The radiomics model based on the images of the hepatobiliary phase (HBP) had better predictive performance than those based on the arterial phase (AP), portal venous phase (PVP), and pre-enhanced T1-weighted images [area under the receiver operating characteristic (ROC) curve (AUC) =0.792 0.641/0.634/0.620, P=0.041/0.021/0.010, respectively]. Compared with the equal-probability and Lloyd-Max algorithms, the radiomics features obtained using the Uniform quantization algorithm had a better performance (AUC =0.643/0.666 0.792, P=0.002/0.003, respectively). Among the values of 8, 16, 32, 64, and 128, the best predictive performance was achieved when the was 64 (AUC =0.792 0.584/0.697/0.677/0.734, P<0.001/P=0.039/0.001/0.137, respectively). We used a two-stage feature selection method which combined the least absolute shrinkage and selection operator (LASSO) and recursive feature elimination (RFE) gradient boosting decision tree (GBDT), which achieved better stability than and outperformed LASSO, minimum redundancy maximum relevance (mRMR), and support vector machine (SVM)-RFE (stability =0.967 0.837/0.623/0.390, respectively; AUC =0.850 0.792/0.713/0.699, P=0.142/0.007/0.003, respectively). The model based on the radiomics features of HBP images using the GBDT classifier showed a better performance for the preoperative prediction of MVI compared with logistic regression (LR), SVM, and random forest (RF) classifiers (AUC =0.895 0.850/0.834/0.884, P=0.558/0.229/0.058, respectively). With the optimal combination of these factors, we established the best model, which had an AUC of 0.895, accuracy of 87.0%, specificity of 82.5%, and sensitivity of 93.1%.

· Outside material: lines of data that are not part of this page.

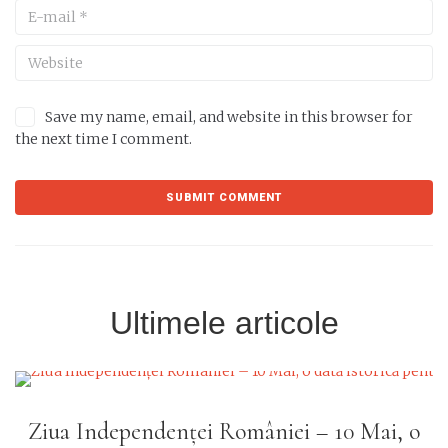
Save my name, email, and website in this browser for
the next time I comment.
Ultimele articole
dependenței României – 10 Mai, o
Cafene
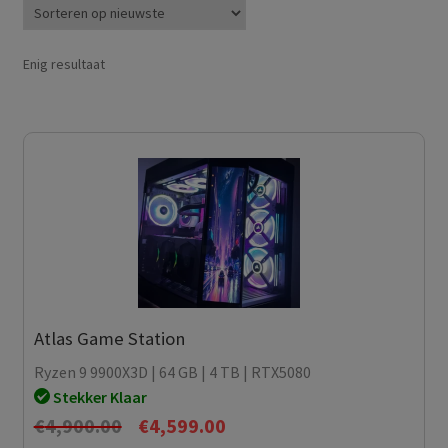
Enig resultaat
Atlas Game Station
Ryzen 9 9900X3D | 64 GB | 4 TB | RTX5080
Stekker Klaar
Oorspronkelijke
Huidige
€
4,900.00
€
4,599.00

Imaging sequences, feature extraction and selection methods, and classifiers can have a considerable effect on the predictive performance of radiomics models for HCC MVI.

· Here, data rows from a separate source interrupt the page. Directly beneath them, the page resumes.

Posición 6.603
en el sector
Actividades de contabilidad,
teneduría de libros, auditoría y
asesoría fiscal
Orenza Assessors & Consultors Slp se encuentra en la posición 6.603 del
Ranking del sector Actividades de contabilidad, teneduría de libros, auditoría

微血管侵犯(MVI)对肝细胞癌(HCC)的预后有显著影响,但其术前识别具有挑战性。从医学图像(如磁共振(MR)图像)中提取的放射组学特征可用于预测MVI。在本研究中,我们探讨了不同成像序列、特征提取和选择方法以及分类器对HCC MVI预测模型性能的影响。
根据纳入标准进行筛选后,纳入69例HCC患者及术前钆塞酸增强MR图像。为每位患者从每个序列的MR图像中总共提取167个特征。设计实验以研究成像序列、灰度级数()、量化算法、特征选择方法和分类器对放射组学生物标志物预测HCC MVI性能的影响。我们使用留一法交叉验证(LOOCV)对这些模型进行训练和测试。
基于肝胆期(HBP)图像的放射组学模型比基于动脉期(AP)、门静脉期(PVP)和增强前T1加权图像的模型具有更好的预测性能[受试者操作特征(ROC)曲线下面积(AUC)=0.792 0.641/0.634/0.620,P分别=0.041/0.021/0.010]。与等概率算法和Lloyd-Max算法相比,使用均匀量化算法获得的放射组学特征具有更好的性能(AUC =0.643/0.666 0.792,P分别=0.002/0.003)。在8、16、32、64和128这些值中,当为64时实现了最佳预测性能(AUC =0.792 0.584/0.697/0.677/0.734,P<0.001/P=0.039/0.001/0.137,分别)。我们使用了一种两阶段特征选择方法,该方法结合了最小绝对收缩和选择算子(LASSO)以及递归特征消除(RFE)梯度提升决策树(GBDT),其稳定性优于LASSO、最小冗余最大相关性(mRMR)和支持向量机(SVM)-RFE,且表现更优(稳定性分别=0.967 0.837/0.623/0.390;AUC =0.850 0.792/0.713/0.699,P分别=0.142/0.007/0.003)。与逻辑回归(LR)、SVM和随机森林(RF)分类器相比,基于HBP图像放射组学特征使用GBDT分类器的模型在术前预测MVI方面表现更好(AUC =0.895 0.850/0.834/0.884,P分别=0.558/0.229/0.058)。通过这些因素的最佳组合,我们建立了最佳模型,其AUC为0.895,准确率为87.0%,特异性为82.5%,敏感性为93.1%。
成像序列、特征提取和选择方法以及分类器对HCC MVI放射组学模型的预测性能可能有相当大的影响。